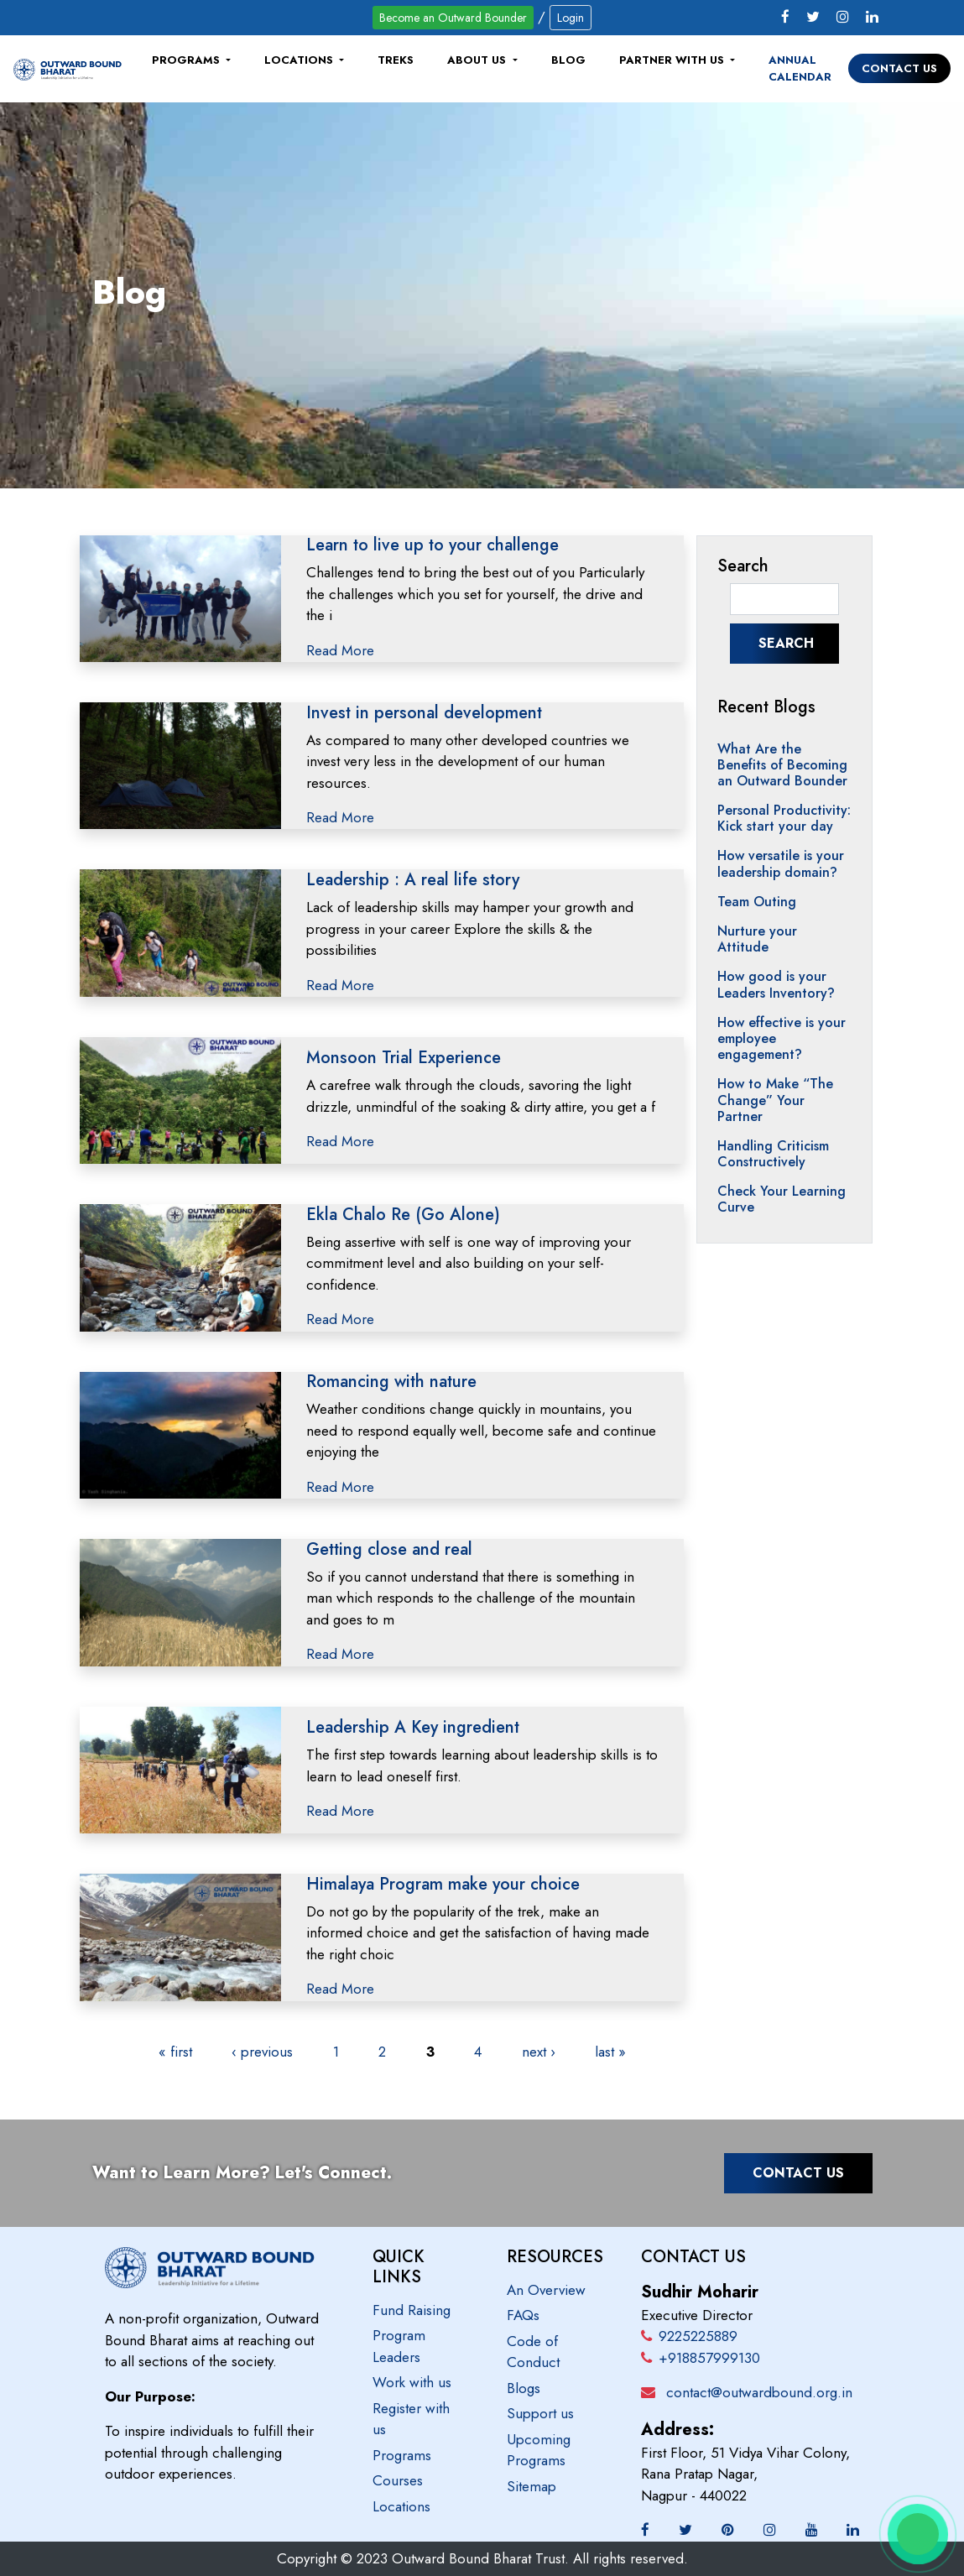  I want to click on Getting close and real, so click(389, 1549).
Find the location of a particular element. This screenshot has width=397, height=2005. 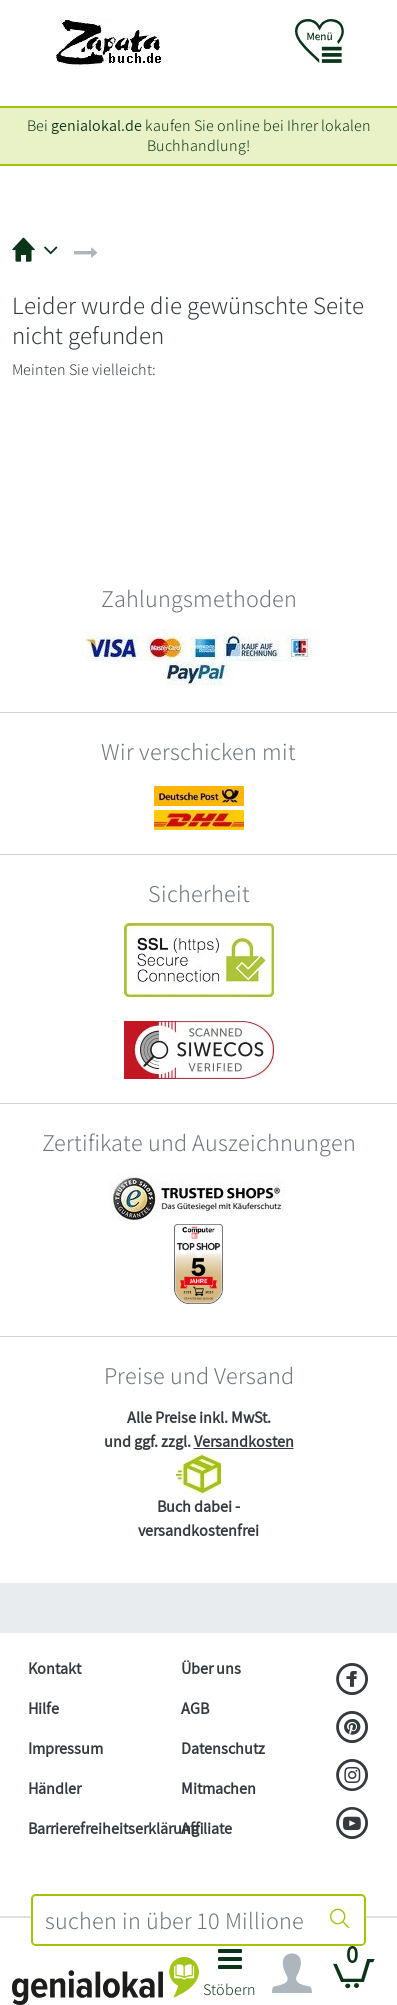

[Navigation ein/ausblenden] is located at coordinates (292, 1974).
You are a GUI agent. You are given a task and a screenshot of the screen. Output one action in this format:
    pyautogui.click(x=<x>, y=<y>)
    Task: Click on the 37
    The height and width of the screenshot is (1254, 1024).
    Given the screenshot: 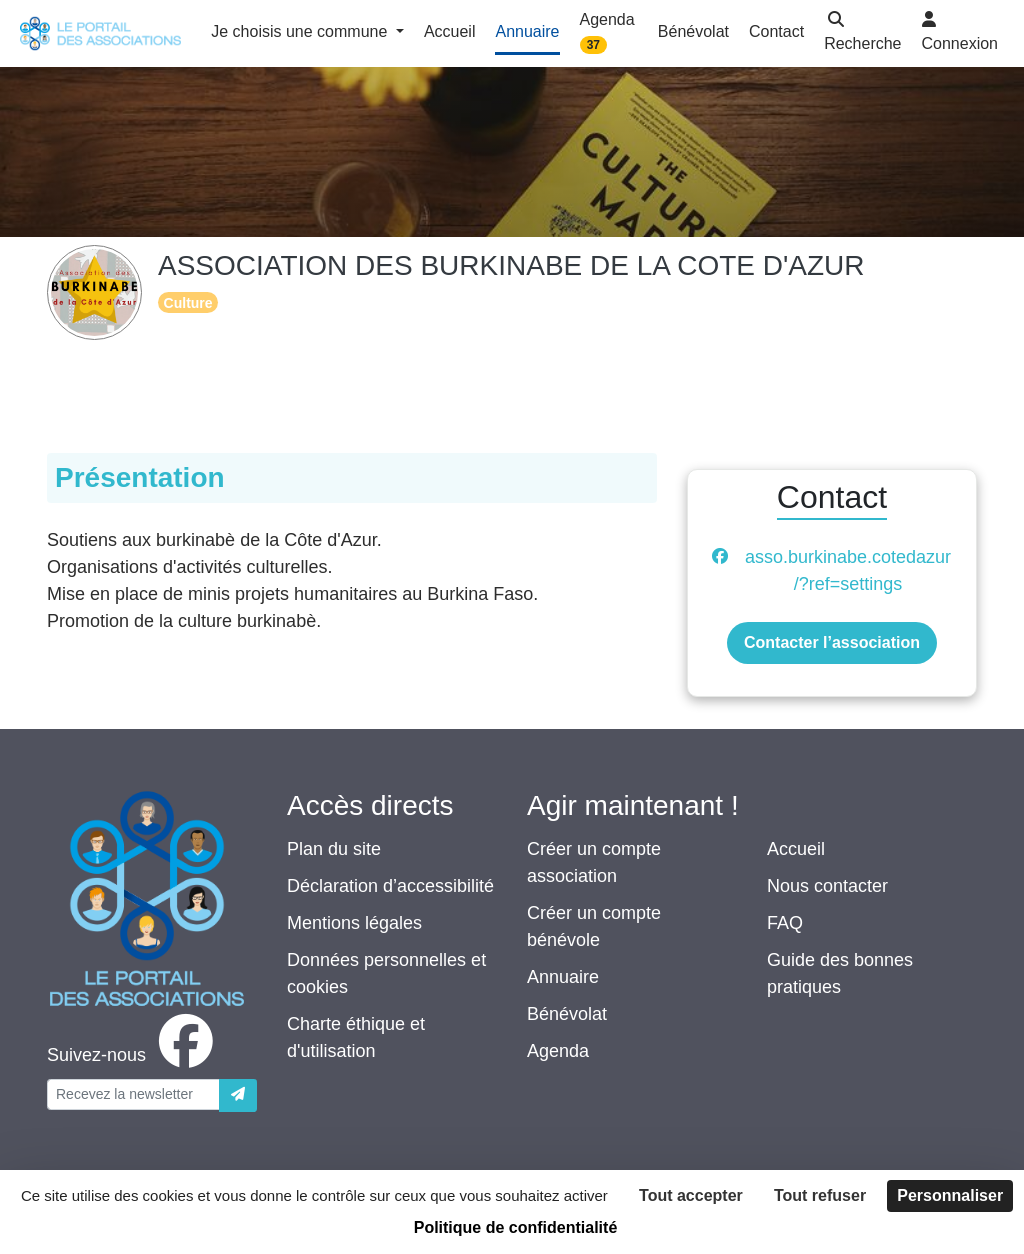 What is the action you would take?
    pyautogui.click(x=593, y=45)
    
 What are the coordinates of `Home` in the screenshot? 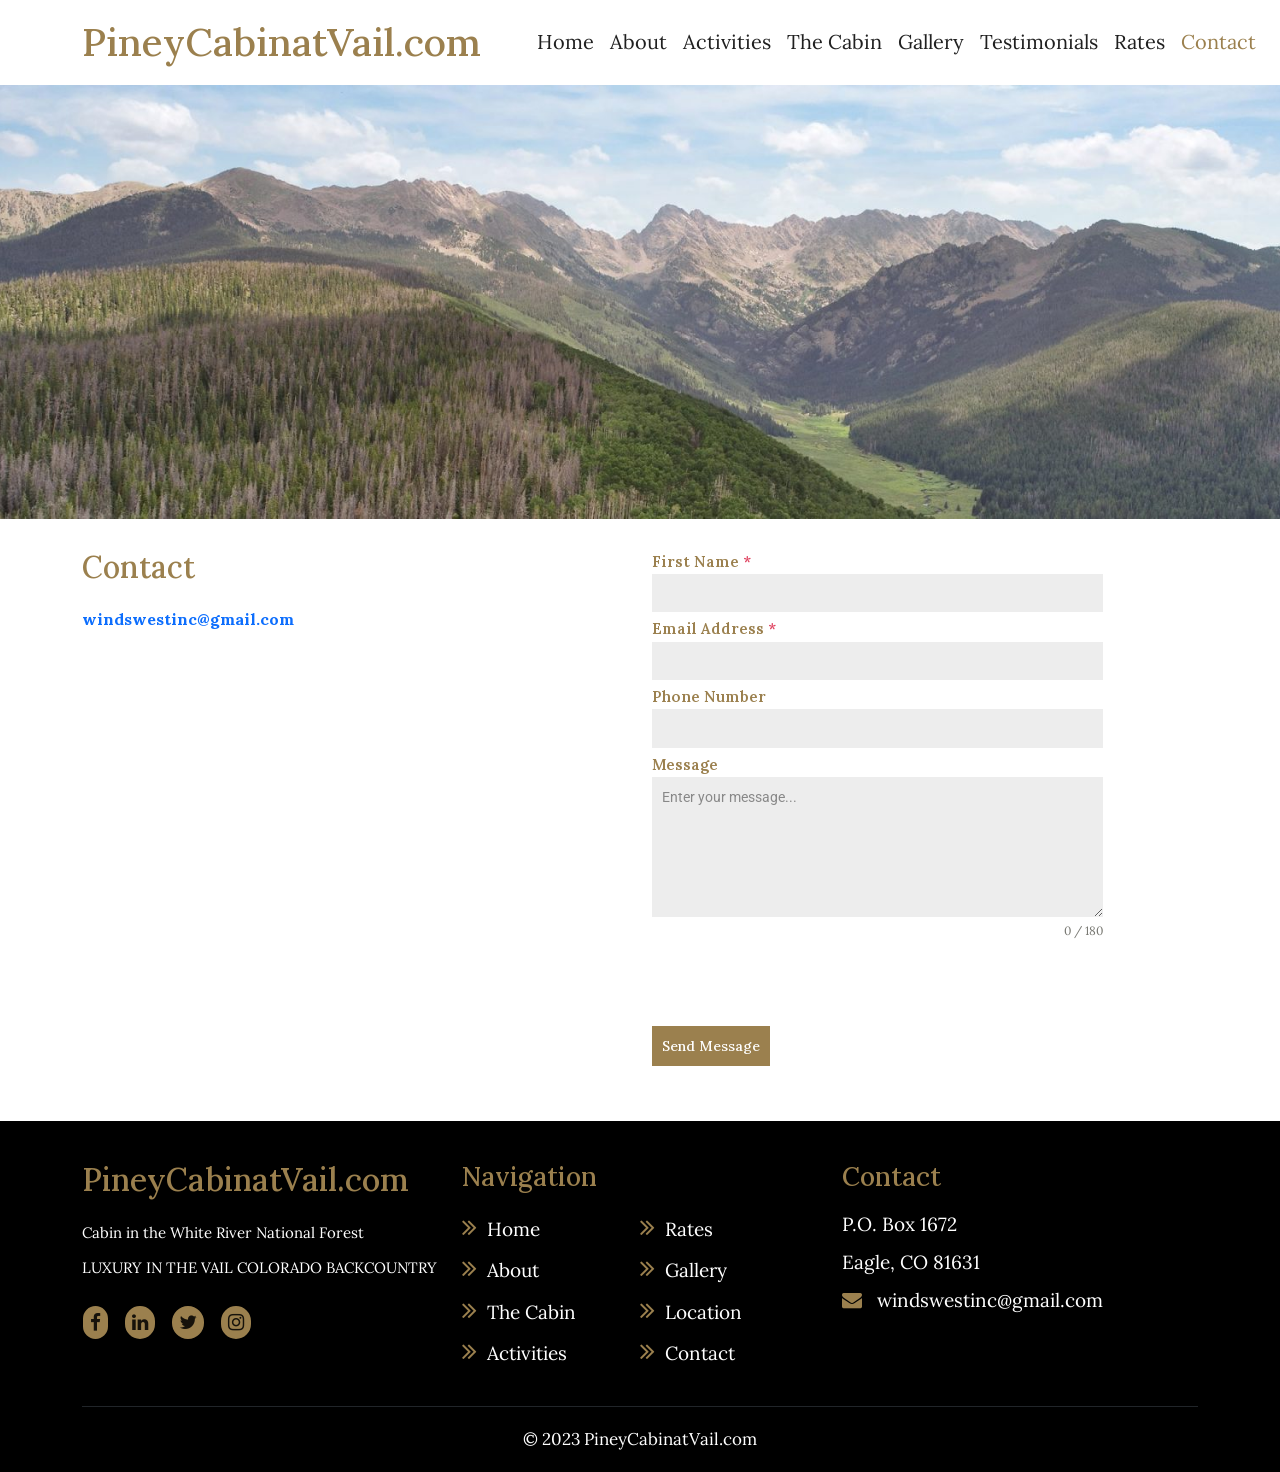 It's located at (565, 41).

============

Write out again exactly the lines above from the one with "Find the location" through the one with "pyautogui.click(x=<x>, y=<y>)", adding no other lines and no pictures.

**Finished task:**
Find the location of a particular element. This screenshot has width=397, height=2005. 

[Navigation ein/ausblenden] is located at coordinates (292, 1974).
You are a GUI agent. You are given a task and a screenshot of the screen. Output one action in this format:
    pyautogui.click(x=<x>, y=<y>)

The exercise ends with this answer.